Regions with significant populations
- United States (California)

Languages
- Vanyume language

Religion
- Indigenous religion

Related ethnic groups
- Serrano, Tataviam, Kitanemuk, Tongva

= Vanyume =

Native American people of California

The Vanyume or Desert Serrano are an Indigenous people of Southern California. Historical Vanyume territory extended along the Mojave River from the Eastern Mojave Desert to present-day Victorville, and may have included portions of southern Antelope Valley. The major village of Wá’peat was part of this area.

Though the Vanyume were closely related to the neighboring Serrano people linguistically and culturally, the two groups were politically distinct before European contact.
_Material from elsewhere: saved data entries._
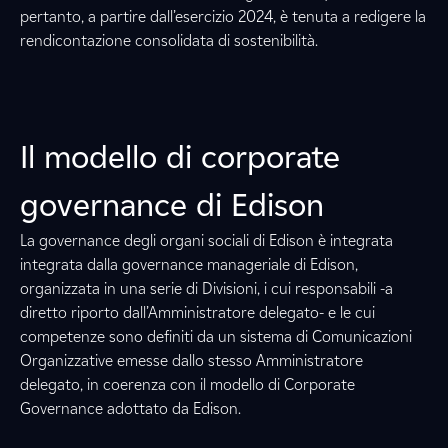
pertanto, a partire dall’esercizio 2024, è tenuta a redigere la
rendicontazione consolidata di sostenibilità.
Il modello di corporate
governance di Edison
La governance degli organi sociali di Edison è integrata
integrata dalla governance manageriale di Edison,
organizzata in una serie di Divisioni, i cui responsabili -a
diretto riporto dall’Amministratore delegato- e le cui
competenze sono definiti da un sistema di Comunicazioni
Organizzative emesse dallo stesso Amministratore
delegato, in coerenza con il modello di Corporate
Governance adottato da Edison.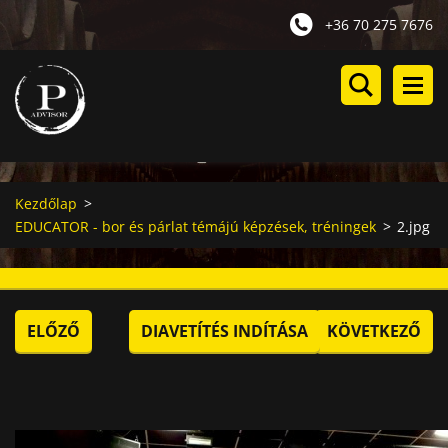
+36 70 275 7676
Kezdőlap
>
EDUCATOR - bor és párlat témájú képzések, tréningek
>
2.jpg
ELŐZŐ
DIAVETÍTÉS INDÍTÁSA
KÖVETKEZŐ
Because all documented Vanyume villages had been abandoned before modern ethnographic fieldwork emerged, ethnographic information on the Vanyume is limited.

== Name ==
The first European to mention the Vanyume, Father Francisco Garcés, referred to the group using the Mojave exonym Beñemé. Vanyumé, a variation of the term, was later adopted by ethnographer Alfred Louis Kroeber.

== Language ==

The Vanyume historically spoke the Vanyume language, a now-extinct and poorly attested Uto-Aztecan language belonging to the Takic branch. The Vanyume language was likely very closely related to the Serrano language, though it may have shared features with the neighboring Kitanemuk language, and was spoken to the north of Serrano territory. It was documented by Alfred Kroeber in the early 20th century, who reported it to be a dialect of Serrano, part of a dialect continuum with Kitanemuk.

== Population ==
A. L. Kroeber described the Vanyume population as "very small" at the time of European contact. A 2017 analysis found that the group could have comprised as many as 700 people at the time of contact.

== Population decline ==
Between the late 18th and early 20th centuries, the Vanyume population dramatically declined.

=== Missionization ===
Beginning in 1790, a number of Vanyume people were baptized at Mission San Fernando and Mission San Gabriel. The period between 1811 and 1814 saw the most rapid missionization, a process likely aided through military intimidation. An 1811 effort may have attempted to forcefully round up and relocate the Vanyume and Serrano.

Compared to their upriver counterparts, Vanyume villages on the lower Mojave river enjoyed relative freedom from Spanish influence and missionization.

In late 1810s, several Vanyume settlements were depopulated and their residents killed by warring Spanish and Mojave people.

=== Other factors ===
Indigenous Californians interviewed by ethnographers in the late 19th and early 20th centuries describe incidents of trade-related violence with the Mojave as a key factor in the decline and dispersion of Vanyume populations. These conflicts likely occurred around the 1830s.

Some living people have Vanyume ancestry.